Your instructions:
Would you write out all the records again, exactly?

Provided material:
--------------------
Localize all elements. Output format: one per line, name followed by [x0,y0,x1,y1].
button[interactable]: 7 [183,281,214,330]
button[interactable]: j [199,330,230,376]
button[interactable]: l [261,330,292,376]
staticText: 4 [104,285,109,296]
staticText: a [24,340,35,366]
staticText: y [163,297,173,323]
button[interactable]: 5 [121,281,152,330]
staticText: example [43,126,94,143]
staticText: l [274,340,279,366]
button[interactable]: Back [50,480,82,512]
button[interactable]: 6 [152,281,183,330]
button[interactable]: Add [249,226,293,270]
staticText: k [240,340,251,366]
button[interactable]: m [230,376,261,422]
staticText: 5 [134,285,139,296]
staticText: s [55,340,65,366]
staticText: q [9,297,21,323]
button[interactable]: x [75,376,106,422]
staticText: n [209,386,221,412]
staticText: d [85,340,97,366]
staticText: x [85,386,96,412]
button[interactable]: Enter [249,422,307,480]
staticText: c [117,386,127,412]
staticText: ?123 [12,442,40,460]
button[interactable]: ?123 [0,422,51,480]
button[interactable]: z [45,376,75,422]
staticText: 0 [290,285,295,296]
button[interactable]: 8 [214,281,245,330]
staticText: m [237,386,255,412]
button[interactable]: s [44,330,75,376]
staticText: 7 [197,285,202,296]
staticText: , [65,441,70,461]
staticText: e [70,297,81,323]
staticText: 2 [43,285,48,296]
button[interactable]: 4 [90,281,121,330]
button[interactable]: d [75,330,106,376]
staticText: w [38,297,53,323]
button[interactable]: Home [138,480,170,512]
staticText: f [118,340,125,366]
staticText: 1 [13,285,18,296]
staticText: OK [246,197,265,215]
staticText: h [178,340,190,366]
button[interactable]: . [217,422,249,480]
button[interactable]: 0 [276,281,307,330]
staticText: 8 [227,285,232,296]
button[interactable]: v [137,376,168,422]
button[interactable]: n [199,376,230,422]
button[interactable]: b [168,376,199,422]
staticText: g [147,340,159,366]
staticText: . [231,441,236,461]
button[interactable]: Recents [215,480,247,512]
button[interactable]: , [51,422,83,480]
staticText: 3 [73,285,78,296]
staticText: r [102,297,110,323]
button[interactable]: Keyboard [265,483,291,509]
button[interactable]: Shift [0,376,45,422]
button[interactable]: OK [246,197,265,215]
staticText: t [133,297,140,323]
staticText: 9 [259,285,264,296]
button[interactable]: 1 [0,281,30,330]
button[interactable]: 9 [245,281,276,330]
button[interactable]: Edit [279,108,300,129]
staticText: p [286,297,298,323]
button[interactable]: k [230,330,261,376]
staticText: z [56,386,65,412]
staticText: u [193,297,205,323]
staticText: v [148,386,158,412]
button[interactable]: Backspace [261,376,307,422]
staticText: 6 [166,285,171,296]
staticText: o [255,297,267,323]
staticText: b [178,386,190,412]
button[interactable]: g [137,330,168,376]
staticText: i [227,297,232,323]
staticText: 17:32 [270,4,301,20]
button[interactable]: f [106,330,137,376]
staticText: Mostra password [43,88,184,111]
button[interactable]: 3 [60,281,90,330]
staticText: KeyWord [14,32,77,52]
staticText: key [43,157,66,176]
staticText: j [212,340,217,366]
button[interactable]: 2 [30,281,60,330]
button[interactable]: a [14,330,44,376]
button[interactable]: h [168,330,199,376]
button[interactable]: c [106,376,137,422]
--------------------
Exercise output:
Localize all elements. Output format: one per line, name followed by [x0,y0,x1,y1].
button[interactable]: 7 [183,281,214,330]
button[interactable]: j [199,330,230,376]
button[interactable]: l [261,330,292,376]
staticText: 4 [104,285,109,296]
staticText: a [24,340,35,366]
staticText: y [163,297,173,323]
button[interactable]: 5 [121,281,152,330]
staticText: example [43,126,94,143]
staticText: l [274,340,279,366]
button[interactable]: Back [50,480,82,512]
button[interactable]: 6 [152,281,183,330]
button[interactable]: Add [249,226,293,270]
staticText: k [240,340,251,366]
button[interactable]: m [230,376,261,422]
staticText: 5 [134,285,139,296]
staticText: s [55,340,65,366]
staticText: q [9,297,21,323]
button[interactable]: x [75,376,106,422]
staticText: n [209,386,221,412]
staticText: d [85,340,97,366]
staticText: x [85,386,96,412]
button[interactable]: Enter [249,422,307,480]
staticText: c [117,386,127,412]
staticText: ?123 [12,442,40,460]
button[interactable]: ?123 [0,422,51,480]
button[interactable]: z [45,376,75,422]
staticText: 0 [290,285,295,296]
button[interactable]: 8 [214,281,245,330]
staticText: m [237,386,255,412]
button[interactable]: s [44,330,75,376]
staticText: 7 [197,285,202,296]
staticText: , [65,441,70,461]
staticText: e [70,297,81,323]
staticText: 2 [43,285,48,296]
button[interactable]: 4 [90,281,121,330]
button[interactable]: d [75,330,106,376]
staticText: w [38,297,53,323]
button[interactable]: Home [138,480,170,512]
staticText: f [118,340,125,366]
staticText: 1 [13,285,18,296]
staticText: OK [246,197,265,215]
staticText: h [178,340,190,366]
button[interactable]: . [217,422,249,480]
button[interactable]: 0 [276,281,307,330]
staticText: 8 [227,285,232,296]
button[interactable]: v [137,376,168,422]
button[interactable]: n [199,376,230,422]
button[interactable]: b [168,376,199,422]
staticText: g [147,340,159,366]
staticText: . [231,441,236,461]
button[interactable]: Recents [215,480,247,512]
button[interactable]: , [51,422,83,480]
staticText: 3 [73,285,78,296]
staticText: r [102,297,110,323]
button[interactable]: Keyboard [265,483,291,509]
button[interactable]: Shift [0,376,45,422]
button[interactable]: OK [246,197,265,215]
staticText: t [133,297,140,323]
staticText: 9 [259,285,264,296]
button[interactable]: 1 [0,281,30,330]
button[interactable]: 9 [245,281,276,330]
button[interactable]: Edit [279,108,300,129]
staticText: p [286,297,298,323]
button[interactable]: k [230,330,261,376]
staticText: z [56,386,65,412]
staticText: u [193,297,205,323]
staticText: v [148,386,158,412]
button[interactable]: Backspace [261,376,307,422]
staticText: 6 [166,285,171,296]
staticText: o [255,297,267,323]
staticText: b [178,386,190,412]
button[interactable]: g [137,330,168,376]
staticText: i [227,297,232,323]
staticText: 17:32 [270,4,301,20]
button[interactable]: f [106,330,137,376]
staticText: Mostra password [43,88,184,111]
button[interactable]: 3 [60,281,90,330]
staticText: KeyWord [14,32,77,52]
staticText: key [43,157,66,176]
staticText: j [212,340,217,366]
button[interactable]: 2 [30,281,60,330]
button[interactable]: a [14,330,44,376]
button[interactable]: h [168,330,199,376]
button[interactable]: c [106,376,137,422]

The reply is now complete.